Some things that will probably make it into the first public release include:

  • logging system usage and events to a set of CSV-files (configurable in later versions)
  • usage graphs on the client-side using flot
  • more? yeah, sure!

GInstruments – a new Grails plugin… soon!

Saturday, May 23rd, 2009

As a developer I’m very often on the hunt for every last bit of performance – trying to optimize every single function of my program.

In the past weeks I’ve been thinking of, designing and developing on a new plugin for the growing framework Grails. It will be called GInstruments and it aims to provide some useful clues for Grails developers who want to know how their application is performing.

The plugin uses Hyperic’s (now SpringSource) SIGAR (System Information Gatherer And Reporter) to report vital system information such as CPU usage or memory comsumption overall or for the current process.

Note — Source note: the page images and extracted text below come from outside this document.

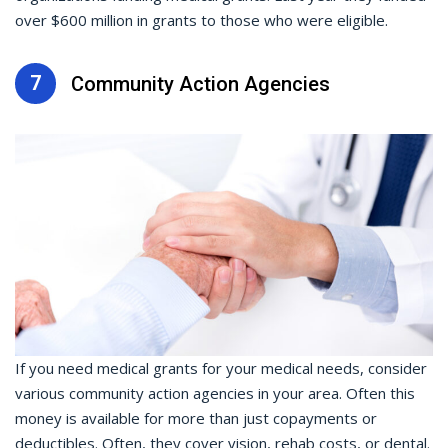
over $600 million in grants to those who were eligible.
7
Community Action Agencies
If you need medical grants for your medical needs, consider
various community action agencies in your area. Often this
money is available for more than just copayments or
deductibles. Often, they cover vision, rehab costs, or dental.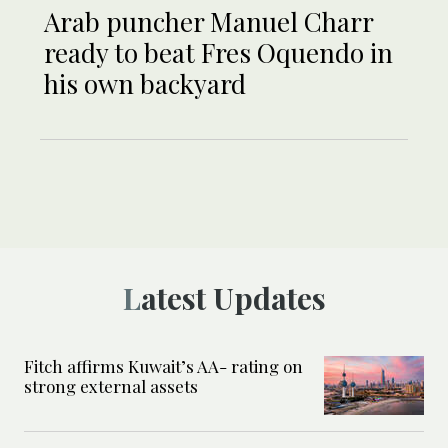
Arab puncher Manuel Charr
ready to beat Fres Oquendo in
his own backyard
Latest Updates
Fitch affirms Kuwait’s AA- rating on
strong external assets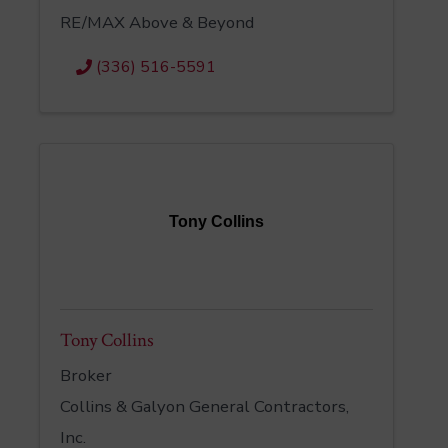
RE/MAX Above & Beyond
(336) 516-5591
Tony Collins
Tony Collins
Broker
Collins & Galyon General Contractors,
Inc.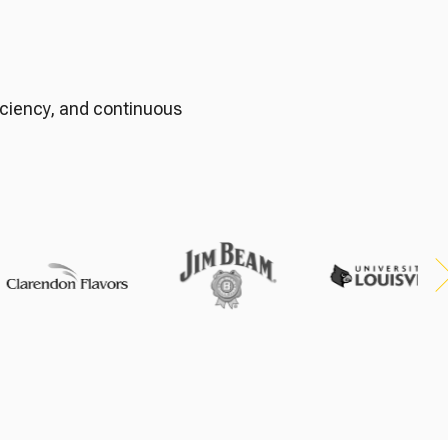
h
ficiency, and continuous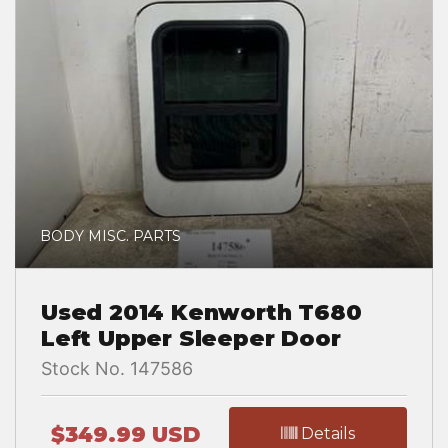
BODY MISC. PARTS
Used 2014 Kenworth T680
Left Upper Sleeper Door
Stock No. 147586
$349.99 USD
Details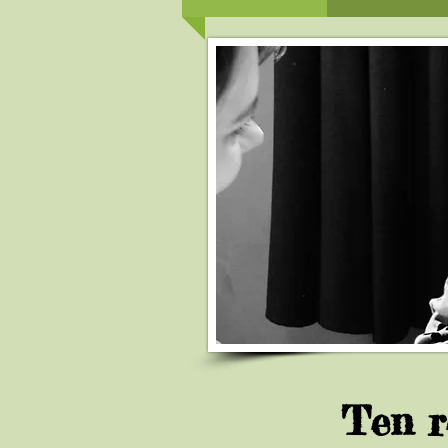
Ten r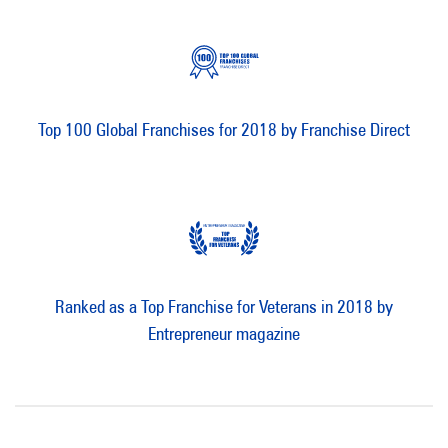
Top 100 Global Franchises for 2018 by Franchise Direct
Ranked as a Top Franchise for Veterans in 2018 by
Entrepreneur magazine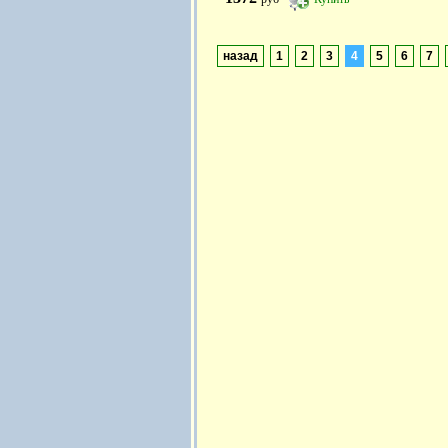
назад
1
2
3
4
5
6
7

The first release (0.1) is only going to be a snapshot of my first ideas, hence I’ll not release it to the official Grails plugin repositories. It will show you some information about your system like name, version, vendor or architecture, the current CPU and memory consumption. Especially for your current process (which will be the relevant information to know). Take a look at this:

First draf of GInstruments 0.1

First draft of GInstruments 0.1

All these features are subject to change (I first wanted to know whether there could be a future for this). Possible features for the future may include

  • logging of metrics (cpu, memory, swap, network, …)
  • tracking of Grails events (requests, …)
  • visualization of these two and more components over time to detect points of interest

I’m open to all kinds feature requests but please bear in mind that I’m only doing this in my spare time, after work, school whatsoever ;-)

At last let me point you to a link (for the non-Apple-developers) to how Apple’s Instruments-app looks like. I think it has some other cool possibilities.

At the moment I’m also waiting for some response from the guys from Hyperic. I really want to license the plugin under the terms of the Apache License (the license Grails uses and many other plugins) – SIGAR is GPL-only at the moment.

Do you think this could be a useful plugin for the Grails infrastructure? What’s your opinion.